In August 2014, Human Rights Watch reported nineteen executions in seventeen days – including one for “sorcery.” Adultery and apostasy can also be punished by death.

In a supreme irony, on the death of King Salman’s head-chopping predecessor, Salman’s half bother King Abdullah, in January (still current decapitation record holder) UK Prime Minister David Cameron ordered flags flown at half mast, including at the Houses of Parliament and Westminster Abbey, leading one MP to question: “On the day that flags at Whitehall are flying at half-mast for King Abdullah, how many public executions will there be?”

Cameron apparently had not read his own Foreign and Commonwealth Office Report citing Saudi as “a country of concern.”

Reacting to a swathe of criticism, a spokesperson for Westminster Abbey responded:

For us not to fly at half-mast would be to make a noticeably aggressive comment on the death of the King of a country to which the UK is allied in the fight against Islamic terrorism.

The Abbey’s representative appears to have been either breathtakingly ignorant or stunningly uninformed. In December 2009 in a US Embassy cable the then US Secretary of State, Hillary Clinton, wrote that:

While the Kingdom of Saudi Arabia (KSA) takes seriously the threat of terrorism within Saudi Arabia, it has been an ongoing challenge to persuade Saudi officials to treat terrorist financing emanating from Saudi Arabia as a strategic priority.

Moreover:

… donors in Saudi Arabia constitute the most significant source of funding to Sunni terrorist groups worldwide … engagement is needed to … encourage the Saudi government to take more steps to stem the flow of funds from Saudi Arabia-based sources to terrorists and extremists worldwide.

At home women are forbidden “from obtaining a passport, marrying, traveling, accessing higher education without the approval of a male guardian.” (HRW Report, 2014.) Saudi is also, of course, the only country in the world where women are forbidden to drive.

The country is currently preparing to behead twenty-one year old Ali Mohammed al-Nimr.
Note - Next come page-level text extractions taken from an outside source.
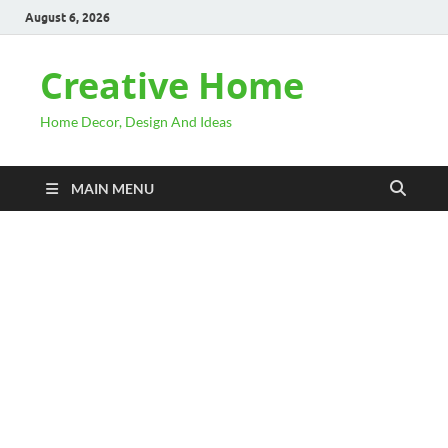
August 6, 2026
Creative Home
Home Decor, Design And Ideas
MAIN MENU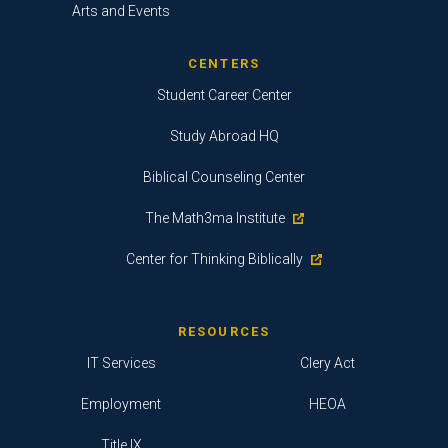
Arts and Events
CENTERS
Student Career Center
Study Abroad HQ
Biblical Counseling Center
The Math3ma Institute
Center for Thinking Biblically
RESOURCES
IT Services
Clery Act
Employment
HEOA
Title IX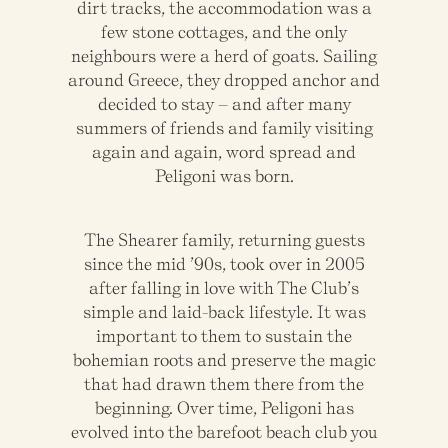
dirt tracks, the accommodation was a
few stone cottages, and the only
neighbours were a herd of goats. Sailing
around Greece, they dropped anchor and
decided to stay – and after many
summers of friends and family visiting
again and again, word spread and
Peligoni was born.
The Shearer family, returning guests
since the mid ’90s, took over in 2005
after falling in love with The Club’s
simple and laid-back lifestyle. It was
important to them to sustain the
bohemian roots and preserve the magic
that had drawn them there from the
beginning. Over time, Peligoni has
evolved into the barefoot beach club you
He was arrested aged seventeen for participating in anti-government protests and possessing firearms — the latter charge has been consistently denied. Human rights groups are appalled at the sentence and the flimsy case against him, but pointing out that neither “factors are unusual in today’s Saudi Arabia.”

Following the beheading, al-Nimr’s headless body will be allegedly mounted “on to a crucifix for public viewing.”

What was that mantra issued unceasingly from US and UK government Departments in justification for blitzkriegs, invasions and slaughters in countries who “kill their own people”?

Numerous reports cite torture as being widespread, despite Saudi having subscribed to the UN Convention Against Torture.

There are protests at Saudi embassies across the world highlighting the case of blogger Raif Badawi, sentenced to a thousand lashes – fifty lashes a week after Friday prayers – and ten years in prison for blogging about free speech.

Since March, Saudi Arabia has been bombing Yemen — with no UN mandate — destroying schools, hospitals, homes, a hotel, public buildings, an Internally Displaced Persons camp, historical jewels, generating “a trail of civilian death and destruction” which may have amounted to war crimes, according to Amnesty International. “Unlawful airstrikes” have failed to distinguish between military targets and civilian objects. “Nowhere safe for civilians”, states Amnesty.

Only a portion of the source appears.